Every so often I’ll create an action that will change a relay setting or something similar. This action will go against one or more computers I see in the console. I run the action independently of user presence and with no constraints on scheduling. Yet I’ll see the action take an hour or more to run, even if the target is one computer and that target has been online all day.
I’ve checked to make sure the target computer is running (which it is) and that the main server and relays are running without performance issue (they’re running perfectly fine). Any ideas on what I may be doing wrong, or something I need to due to tune up the running of the action?
Its possible that the UDP message which lets the BES Client know there is an update occasionally isn’t delivered because of network traffic collisions or something else. Its also possible its having temporary communication problems. After getting the action, you should see the client evaluate it, run it and then post a report on the final status.
What you should do is check the BES Client log at the time your action was issued. You should see something like this if the client gets the udp, successfully gathers the data, runs the action and reports the status.
At 11:35:07 -0700 -
GatherAction command received
GatherAction: Version difference, gathering action site
I’ve tried to open some of the client’s log files and get this error: Not all of the selected computers were able to run the selected action.
I can map a drive to the workstations and can ping these systems too. Where can I find the log file, locally, on the workstation after I map a drive to it?
Thanks. I’m looking through a workstation’s log and do not see any note of a “GatherAction command received”. Is this a UDP packet going out on port 52311?
Ok, so if you don’t see “GatherAction command received” that indicates that the UDP message never arrived at the BES Client. You might try taking a few more actions, in you still don’t see this line that indicates UDP is blocked and you’ll likely want to start checking firewalls. If you do get the message, then you are likely looking at temporary network issues that are causing some UDP messages to be lost but not others.
It looks like Windows Firewall was the culprit. After shutting down that service on a workstation actions moved rather quickly. We’ll work to see how we can get Windows Firewall to get out of Bigfix’s way.
There are a number of Fixlets in the BES Support site that will open the Firewall ports necessary for BigFix to function properly. It is recommend that you take these as policy actions. Initial installs of the client will take the policy action on the first action site gather attempt and you will not have any delay when taking actions. In cases where the client is installed and the firewall is blocking action notifications from getting through to the client, the client will initiate a gather within 24 hours (by default), at which point it will gather the action to open up the firewall ports and communication will then work normally.
To find the Fixlets, do a search in your console for Fixlets in the BES Support site that have “Firewall” in the name.
You should take these actions as a master operator.
I am trying to add all these Windows Firewall fixlets that Jesse mentioned in post #9 into a baseline. Then I take the baseline as policy action. The problem is that if I take the individual fixlet as a policy action it works fine, but it fails if part of a baseline. On Windows XP machines the status says Failed and on Vista it stays Evaluating indefinitely. Is this a bug… or maybe an ant?
Is there any particular reason to take these actions as a master operator, as Jesse stated? Even taken as master operator, the action fails the same way.
Taking the action as a master vs. non-master shouldn’t cause an issue… also you shouldn’t have an issue with baselines vs. standard actions and so I am not sure what is going wrong…
You can start a support case if you want someone to specifically look at it…

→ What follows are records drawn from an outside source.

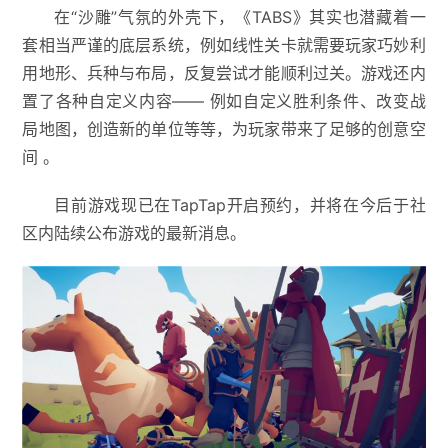
在“沙雕”气氛的外壳下，《TABS》其实也潜藏着一
套相当严谨的底层系统，例如线性关卡就需要玩家巧妙利
用地形、兵种与布局，反复尝试才能顺利过关。游戏还内
置了各种自定义内容—— 例如自定义胜利条件、改变战
局地图，创造新的单位等等，为玩家带来了足够的创意空
间 。
目前游戏现已在TapTap开启预约，并将在今后于社
区内陆续公布游戏的最新消息。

The issue that you guys found was that the Runquiet.exe wasn’t refered to by the full pathname. Here is an easy fix:
Right-click on the Fixlet and create a custom copy.
In the actionscript, change the line “wait runquiet.exe” to “waithidden”.
The resulting action is:
waithidden “{pathname of system folder}\netsh.exe” firewall add portopening protocol=UDP port={value “ListenPort” of key “HKLM\SOFTWARE\BigFix\EnterpriseClient\GlobalOptions” of registry} name=“BES
Client” mode=ENABLE profile=ALL
Then you can put this Fixlet in a baseline with no problems.
Your fix above works well on XP, thanks for posting it.
As I mentioned earlier, same issue exists with the fixlet for Vista, named “Windows Firewall is Blocking BES Traffic - Windows Vista/2008 - BES Client >= 7.0”
To make it work, I followed your advice and created a custom copy. In the Action script I replaced the below line
wait “{pathname of client folder of site “BESSupport” & “\RunQuiet.exe”}” restart_services.bat
with this one:
wait “{location of regapp “BESClient.exe”}__BESData\BES Support\RunQuiet.exe” restart_services.bat
Even though my policy action now unblocks the Windows firewall as expected, I still see issues. On Vista, if I uncheck the BES Client (only uncheck, not Delete) under the Exception tab in Windows Firewall Settings, the next time my policy action runs, there is another entry ‘BES Client’ that appears in the list with programs, which is basically creating duplicates (the newest one is checked and the old ones stay unchecked). I would expect it to only show one entry for bes client.
Why is the duplicates happen and how it can be fixed?